Rosson named head of Texas A&M University department of agricultural economics | AgriLife Today
Writer: Blair Fannin
COLLEGE STATION – Dr. Parr Rosson has been named head of the department of agricultural economics at Texas A&M University, according to Dr. Mark Hussey, vice chancellor and dean of agriculture and life sciences for The Texas A&M University System at College Station.
“Parr is uniquely qualified to lead our agricultural economics department and build upon some of the nation’s top faculty, students, research and extension programming,” Hussey said.
Rosson assumes the department’s top leadership position after the retirement of Dr. John Nichols.
Dr. Parr Rosson has been named head of the department of agricultural economics at Texas A&M University.
“I am looking forward to my new role, but most importantly working with some outstanding individuals in teaching, research and extension,” Rosson said. “My approach will be vision-led, engaged and highly active, participatory and facilitative, team focused and mission-oriented.”
Rosson has served as director of the Center for North American Studies at Texas A&M and as an economist with the Texas AgriLife Extension Service since 1989, specializing in international trade and marketing.
Most recently, his AgriLife Extension programming efforts have focused on exporting agricultural products to Cuba and other emerging markets, as well as the economic impacts of immigrant labor and invasive species.
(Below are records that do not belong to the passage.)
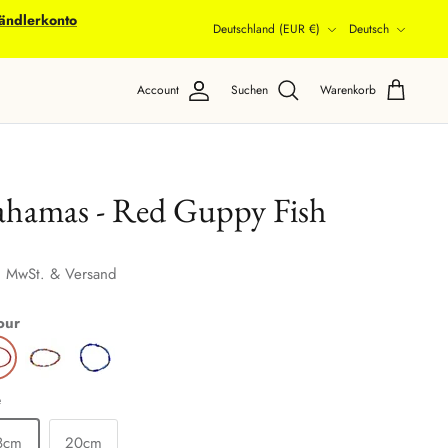
ändlerkonto
Währung
Sprache
Deutschland (EUR €)
Deutsch
Account
Suchen
Warenkorb
ahamas - Red Guppy Fish
. MwSt. & Versand
our
e
8cm
20cm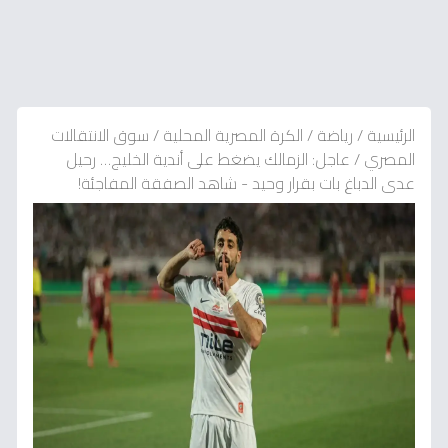
الرئيسية
/
رياضة
/
الكرة المصرية المحلية
/
سوق الانتقالات
المصري
/
عاجل: الزمالك يضغط على أندية الخليج… رحيل
عدى الدباغ بات بقرار وحيد - شاهد الصفقة المفاجئة!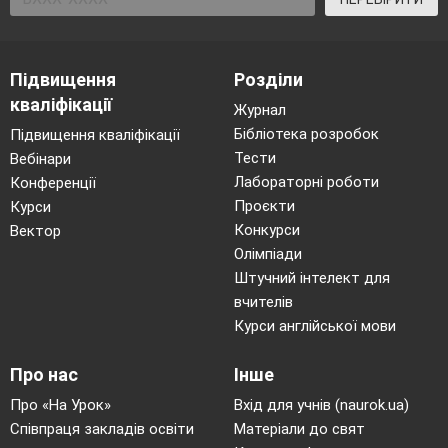
Підвищення
Розділи
кваліфікації
Журнал
Бібліотека розробок
Підвищення кваліфікації
Тести
Вебінари
Лабораторні роботи
Конференції
Проєкти
Курси
Конкурси
Вектор
Олімпіади
Штучний інтелект для
вчителів
Курси англійської мови
Про нас
Інше
Про «На Урок»
Вхід для учнів (naurok.ua)
Співпраця закладів освіти
Матеріали до свят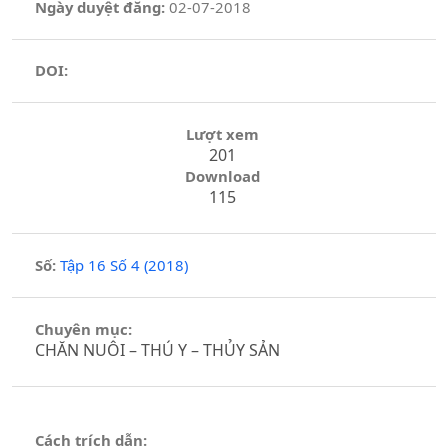
Ngày duyệt đăng:
02-07-2018
DOI:
Lượt xem
201
Download
115
Số:
Tập 16 Số 4 (2018)
Chuyên mục:
CHĂN NUÔI – THÚ Y – THỦY SẢN
Cách trích dẫn: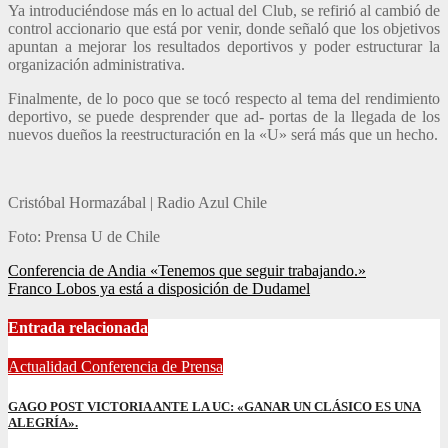
Ya introduciéndose más en lo actual del Club, se refirió al cambió de
control accionario que está por venir, donde señaló que los objetivos
apuntan a mejorar los resultados deportivos y poder estructurar la
organización administrativa.
Finalmente, de lo poco que se tocó respecto al tema del rendimiento
deportivo, se puede desprender que ad- portas de la llegada de los
nuevos dueños la reestructuración en la «U» será más que un hecho.
Cristóbal Hormazábal | Radio Azul Chile
Foto: Prensa U de Chile
Navegación
Conferencia de Andia «Tenemos que seguir trabajando.»
Franco Lobos ya está a disposición de Dudamel
de
entradas
Entrada relacionada
Actualidad
Conferencia de Prensa
GAGO POST VICTORIA ANTE LA UC: «GANAR UN CLÁSICO ES UNA
ALEGRÍA».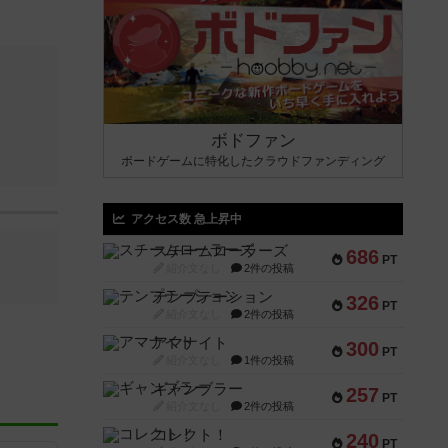
ボドファン
ボードゲームに特化したクラウドファンディング
アクセス数 急上昇中
スチームローラーズ
686
PT
紹介文なし
2件の投稿
テンプテーション
326
PT
紹介文なし
2件の投稿
アマナイト
300
PT
紹介文なし
1件の投稿
ギャンブラー
257
PT
紹介文なし
2件の投稿
コレクト！
240
PT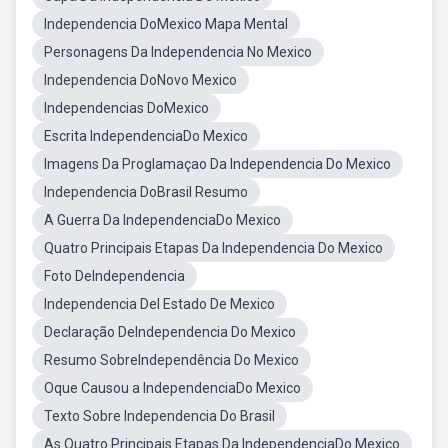
Independencia DoMexico Mapa Mental
Personagens Da Independencia No Mexico
Independencia DoNovo Mexico
Independencias DoMexico
Escrita IndependenciaDo Mexico
Imagens Da Proglamaçao Da Independencia Do Mexico
Independencia DoBrasil Resumo
A Guerra Da IndependenciaDo Mexico
Quatro Principais Etapas Da Independencia Do Mexico
Foto DeIndependencia
Independencia Del Estado De Mexico
Declaração DeIndependencia Do Mexico
Resumo SobreIndependência Do Mexico
Oque Causou a IndependenciaDo Mexico
Texto Sobre Independencia Do Brasil
As Quatro Principais Etapas Da IndependenciaDo Mexico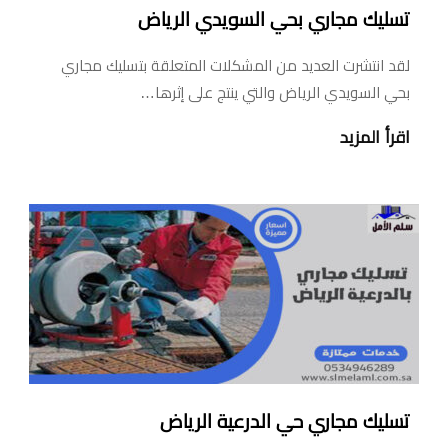
تسليك مجاري بحي السويدي الرياض
لقد انتشرت العديد من المشكلات المتعلقة بتسليك مجاري
بحي السويدي الرياض والتي ينتج على إثرها…
اقرأ المزيد
تسليك مجاري حي الدرعية الرياض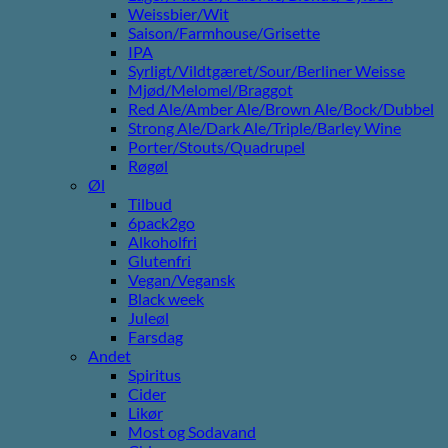
Weissbier/Wit
Saison/Farmhouse/Grisette
IPA
Syrligt/Vildtgæret/Sour/Berliner Weisse
Mjød/Melomel/Braggot
Red Ale/Amber Ale/Brown Ale/Bock/Dubbel
Strong Ale/Dark Ale/Triple/Barley Wine
Porter/Stouts/Quadrupel
Røgøl
Øl
Tilbud
6pack2go
Alkoholfri
Glutenfri
Vegan/Vegansk
Black week
Juleøl
Farsdag
Andet
Spiritus
Cider
Likør
Most og Sodavand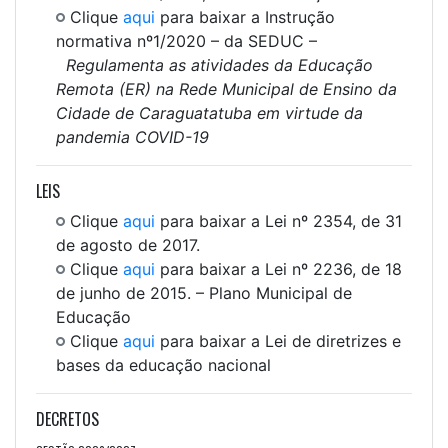
Clique
aqui
para baixar a Instrução
normativa nº1/2020 – da SEDUC –
Regulamenta as atividades da Educação
Remota (ER) na Rede Municipal de Ensino da
Cidade de Caraguatatuba em virtude da
pandemia COVID-19
LEIS
Clique
aqui
para baixar a Lei nº 2354, de 31
de agosto de 2017.
Clique
aqui
para baixar a Lei nº 2236, de 18
de junho de 2015. – Plano Municipal de
Educação
Clique
aqui
para baixar a Lei de diretrizes e
bases
da educação nacional
DECRETOS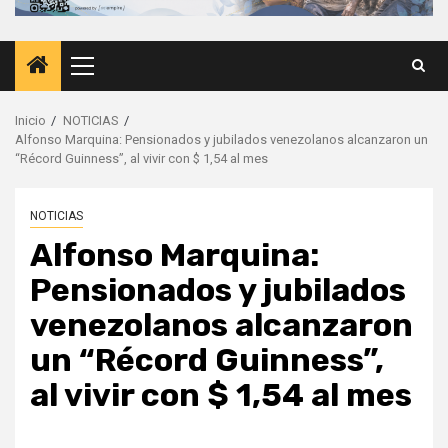
Menú
principal
Inicio
NOTICIAS
Alfonso Marquina: Pensionados y jubilados venezolanos alcanzaron un
“Récord Guinness”, al vivir con $ 1,54 al mes
NOTICIAS
Alfonso Marquina:
Pensionados y jubilados
venezolanos alcanzaron
un “Récord Guinness”,
al vivir con $ 1,54 al mes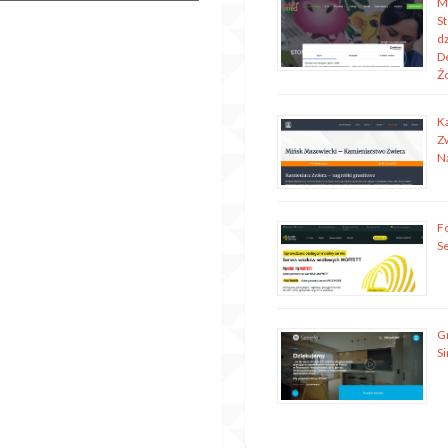
M
S
dz
D
Ż
K
Z
N
Fo
S
G
S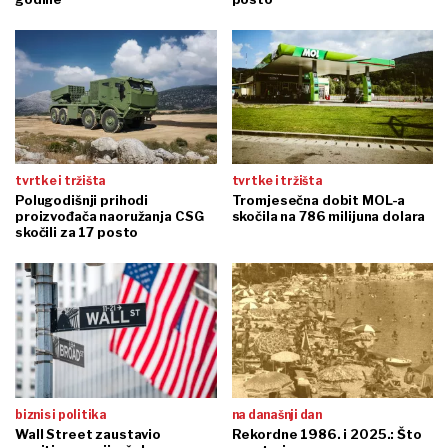
tvrtke i tržišta
tvrtke i tržišta
Polugodišnji prihodi
Tromjesečna dobit MOL-a
proizvođača naoružanja CSG
skočila na 786 milijuna dolara
skočili za 17 posto
biznis i politika
na današnji dan
Wall Street zaustavio
Rekordne 1986. i 2025.: Što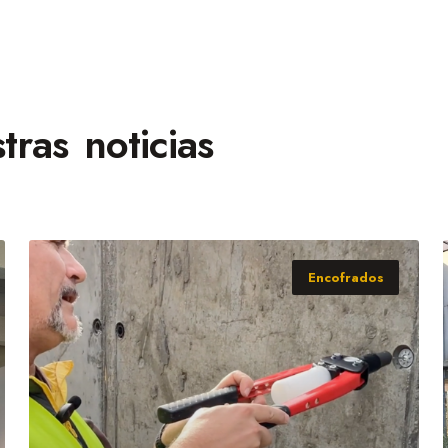
tras noticias
Encofrados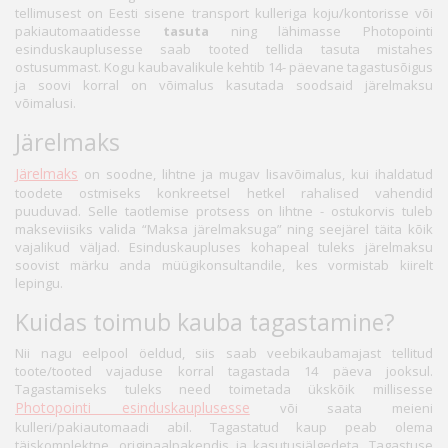
tellimusest on Eesti sisene transport kulleriga koju/kontorisse või
pakiautomaatidesse
tasuta
ning lähimasse Photopointi
esinduskauplusesse saab tooted tellida tasuta mistahes
ostusummast. Kogu kaubavalikule kehtib 14- päevane tagastusõigus
ja soovi korral on võimalus kasutada soodsaid järelmaksu
võimalusi.
Järelmaks
Järelmaks
on soodne, lihtne ja mugav lisavõimalus, kui ihaldatud
toodete ostmiseks konkreetsel hetkel rahalised vahendid
puuduvad. Selle taotlemise protsess on lihtne - ostukorvis tuleb
makseviisiks valida “Maksa järelmaksuga” ning seejärel täita kõik
vajalikud väljad. Esinduskaupluses kohapeal tuleks järelmaksu
soovist märku anda müügikonsultandile, kes vormistab kiirelt
lepingu.
Kuidas toimub kauba tagastamine?
Nii nagu eelpool öeldud, siis saab veebikaubamajast tellitud
toote/tooted vajaduse korral tagastada 14 päeva jooksul.
Tagastamiseks tuleks need toimetada ükskõik millisesse
Photopointi esinduskauplusesse
või saata meieni
kulleri/pakiautomaadi abil. Tagastatud kaup peab olema
täiskomplektne, originaalpakendis ja kasutusjälgedeta. Tagastuse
Much of this work has been provided to U.S. Congressional committees, state officials, commodity associations and farm organization leadership. His applied research efforts are directed to support his AgriLife Extension programs.
Rosson also teaches two upper-level undergraduate courses – international trade and agriculture and international agribusiness marketing.
Since 1995, Rosson has taught two masters level courses at Universidad del Valle de Guatemala in applied economics and business administration, which now have 150 graduates. He has been director of the program in Guatemala since 2005.
Rosson has also co-authored a textbook, An Introduction to Agricultural Economics. The book is now in its fifth edition and has been adopted by 68 institutions in the U.S. and other countries.
Rosson holds a bachelor’s degree in agronomy, plus master’s and doctoral degrees in agricultural economics, from Texas A&M.